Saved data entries
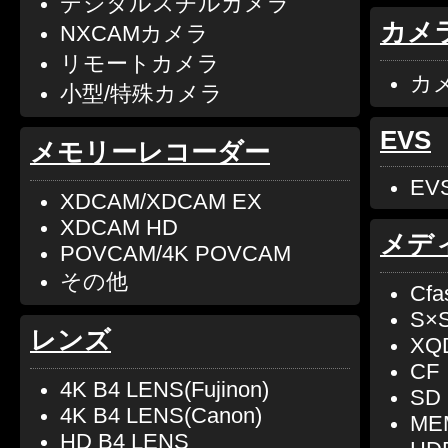
デジタルスチルカメラ
カメ
NXCAMカメラ
リモートカメラ
カ
小型/特殊カメラ
EVS
メモリーレコーダー
EV
XDCAM/XDCAM EX
XDCAM HD
メデ
POVCAM/4K POVCAM
その他
Cfa
S×
レンズ
XQ
CF
4K B4 LENS(Fujinon)
SD
4K B4 LENS(Canon)
ME
HD B4 LENS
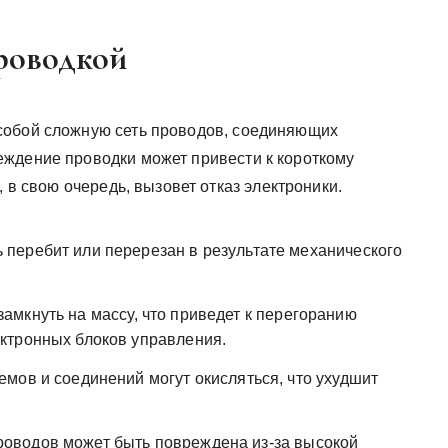
проводкой
собой сложную сеть проводов, соединяющих
еждение проводки может привести к короткому
, в свою очередь, вызовет отказ электроники.
 перебит или перерезан в результате механического
амкнуть на массу, что приведет к перегоранию
ктронных блоков управления.
мов и соединений могут окисляться, что ухудшит
оводов может быть повреждена из-за высокой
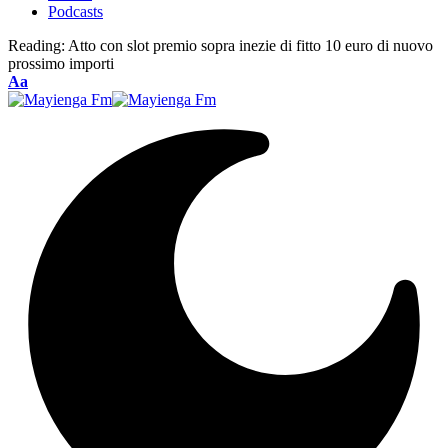
Podcasts
Reading:
Atto con slot premio sopra inezie di fitto 10 euro di nuovo
prossimo importi
Font
Aa
Resizer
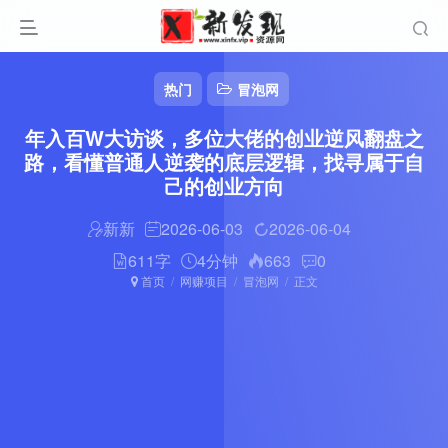
热门
冒泡网
年入百W大访谈，多位大佬的创业逆风翻盘之
路，看懂普通人逆袭的底层逻辑，找寻属于自
己的创业方向
新新
2026-06-03
2026-06-04
611字
4分钟
663
0
首页
网赚项目
冒泡网
正文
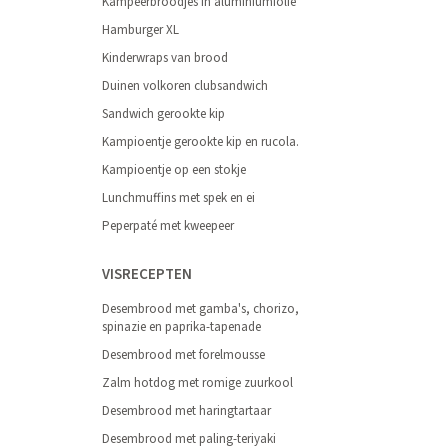
Kampeerbroodjes in aluminiumfolie
Hamburger XL
Kinderwraps van brood
Duinen volkoren clubsandwich
Sandwich gerookte kip
Kampioentje gerookte kip en rucola.
Kampioentje op een stokje
Lunchmuffins met spek en ei
Peperpaté met kweepeer
VISRECEPTEN
Desembrood met gamba's, chorizo,
spinazie en paprika-tapenade
Desembrood met forelmousse
Zalm hotdog met romige zuurkool
Desembrood met haringtartaar
Desembrood met paling-teriyaki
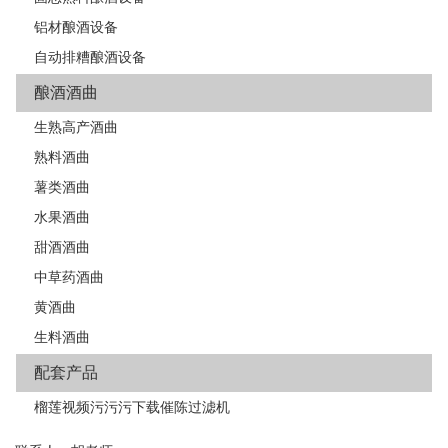
铝材酿酒设备
自动排糟酿酒设备
酿酒酒曲
生熟高产酒曲
熟料酒曲
薯类酒曲
水果酒曲
甜酒酒曲
中草药酒曲
黄酒曲
生料酒曲
配套产品
榴莲视频污污污下载催陈过滤机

*EXERCISE GOAL:*
Give only a number, namely how many lines in the entries above hold the word "gerookte".

*EXERCISE RESULT:*
2